Institute for War and Peace Reporting | Giving Voice, Driving Change
Prime Minister Gets Gypsy Vote
“We participated in the election because we want a united, democratic, and free Iraq,” said al-Zhuur resident Naseer Ali, 28. “I chose Allawi because he is good with the people, and I hope he can safeguard our rights.”
Gypsies interviewed by IWPR in the village focused on the rights issue, saying they thought Allawi had made a good job of protecting their ethnic group’s rights.
Sheikh Hami Matrud, the chief of the gypsy community in Diwaniyah, about 200 kilometres south of Baghdad, said his people voted so as to make their voices heard and “challenge the terrorists”.
He also added that most of the 11,000 gypsies in the city voted for Allawi's coalition, the Iraqi List, and his party, the Iraqi National Accord.
Many gypsies said they voted despite receiving threats from people calling for a boycott.
From al-Zhuur, people had to travel 20 kilometres to get to the nearest polling station. Many of the mud homes in the village - which has a population of 4,000 - had posters of Allawi taped on their walls.
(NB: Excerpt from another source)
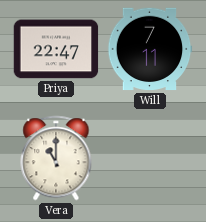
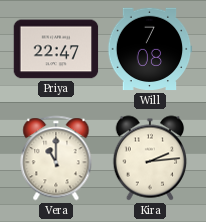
Will: 7:11 -> 7:08
Kira: none -> 2:14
People here said they were prompted to use their votes by the appeal made by Iraq's supreme Shia cleric, Grand Ayatollah Ali al-Sistani, for everyone to come to the polls. But they chose Allawi's bloc over the United Iraqi Alliance, the Shia-led political coalition supported by Sistani.
Shaima Qassim, 45, said she was proud that as a woman, she was able to vote. “We hope Allawi’s list will improve our living conditions," she said. "We hope he can provide security and [public] services."
Hussein Ali al-Yasiry is an IWPR trainee journalist in Iraq.